Tuesday, June 1, 2010

Water and tea



Water is the mother of tea.

Before quality tea is good water.
Spring water is the best water for tea brewing.
Taste tests your water if you are unsure.

DO NOT USE TAP WATER.

Use filtered or purified water.
Spring water is best because it has a natural mineral content that is neither too hard nor too soft.

Distilled water is not recommended.
Distilled water is completely purified of its mineral content, consequently will produce a flat tasting infusion.
Water can enhance or destroy the flavor of tea.

Boiling water
Traditionally, a charcoal fire that produces no smoke was the kind of element used to boil water for tea.
An electric kettle will suffice for us.
Ideally, the kettle should be small to medium size, made of earthenware, glass or stainless steel.

Water for tea boils in three stages.
• 1st stage is when tiny bubbles appear accompanied by a slight singing of the kettle.
Traditionally called shrimp eyes, small bubbles mostly starting from the bottom and slowly rising to the top.

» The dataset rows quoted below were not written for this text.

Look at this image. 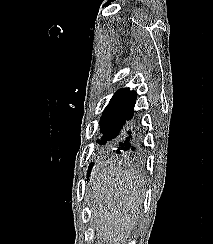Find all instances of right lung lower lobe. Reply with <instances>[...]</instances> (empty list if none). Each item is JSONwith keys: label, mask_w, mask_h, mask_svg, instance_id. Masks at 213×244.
<instances>
[{"label": "right lung lower lobe", "mask_w": 213, "mask_h": 244, "mask_svg": "<svg viewBox=\"0 0 213 244\" xmlns=\"http://www.w3.org/2000/svg\"><path fill=\"white\" fill-rule=\"evenodd\" d=\"M136 137L130 126H126L117 139L112 142L113 152L117 154H125L135 151Z\"/></svg>", "instance_id": "right-lung-lower-lobe-1"}]
</instances>
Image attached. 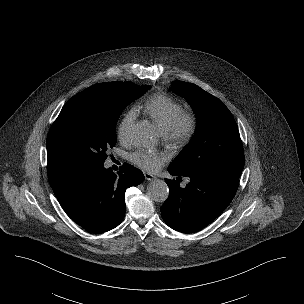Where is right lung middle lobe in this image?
<instances>
[{"label":"right lung middle lobe","instance_id":"obj_1","mask_svg":"<svg viewBox=\"0 0 304 304\" xmlns=\"http://www.w3.org/2000/svg\"><path fill=\"white\" fill-rule=\"evenodd\" d=\"M149 88L126 82L110 92L94 91L72 97L49 131L47 150L79 171L103 165L107 151L116 144L119 114Z\"/></svg>","mask_w":304,"mask_h":304}]
</instances>
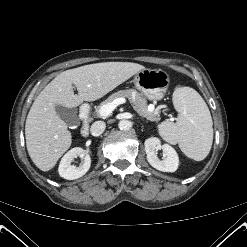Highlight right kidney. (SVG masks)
I'll list each match as a JSON object with an SVG mask.
<instances>
[{
	"label": "right kidney",
	"mask_w": 247,
	"mask_h": 247,
	"mask_svg": "<svg viewBox=\"0 0 247 247\" xmlns=\"http://www.w3.org/2000/svg\"><path fill=\"white\" fill-rule=\"evenodd\" d=\"M78 156L84 159L83 163L78 167L71 165V162L74 160V158H77ZM90 165L91 159L90 156L86 153V151L80 147H75L69 150L63 156L58 168V172L59 175L64 179L74 180L85 175L89 170Z\"/></svg>",
	"instance_id": "1"
}]
</instances>
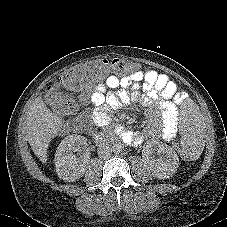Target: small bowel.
Wrapping results in <instances>:
<instances>
[{
	"mask_svg": "<svg viewBox=\"0 0 227 227\" xmlns=\"http://www.w3.org/2000/svg\"><path fill=\"white\" fill-rule=\"evenodd\" d=\"M118 90V93H111ZM81 101L93 105L92 119L95 125L105 126L112 117L113 109L121 102L139 103L150 111L144 132H134L123 126L115 128L116 135L127 144L138 145L145 138H161L171 141L177 134V105L184 100L175 82L154 69L141 70L132 76H107L99 81L93 91H84Z\"/></svg>",
	"mask_w": 227,
	"mask_h": 227,
	"instance_id": "1",
	"label": "small bowel"
}]
</instances>
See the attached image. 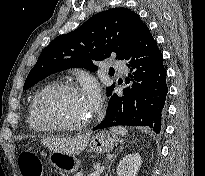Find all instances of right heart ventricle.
<instances>
[{"label":"right heart ventricle","instance_id":"1","mask_svg":"<svg viewBox=\"0 0 205 176\" xmlns=\"http://www.w3.org/2000/svg\"><path fill=\"white\" fill-rule=\"evenodd\" d=\"M41 91L37 92L35 94V96L33 97L32 101L30 102L29 104V107H28V115H27V120H28V123L30 124L31 128L34 130V131H38V132H41V131H44V129L40 128L33 120V117H32V106H33V102L35 100V98L37 97V95L40 93Z\"/></svg>","mask_w":205,"mask_h":176}]
</instances>
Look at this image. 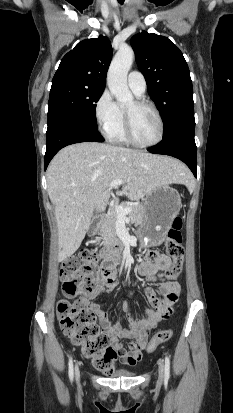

 • 2nd stage, the bubbles are larger.

Traditionally called crab eyes.
It has medium size bubbles


•3rd stage, which is the final stage is when the singing of the kettle stops and the water achieves vigorous rolling boil, and steam is emitted from the spout.
Traditionally called lobster eyes as the bubbles are larger and emerge to the top of the kettle rapidly.


• The final stage must not be prolonged.

Do not over boil the water.
This is commonly known as a rolling boil.
Fresh boiled water should be used for each infusion of tea.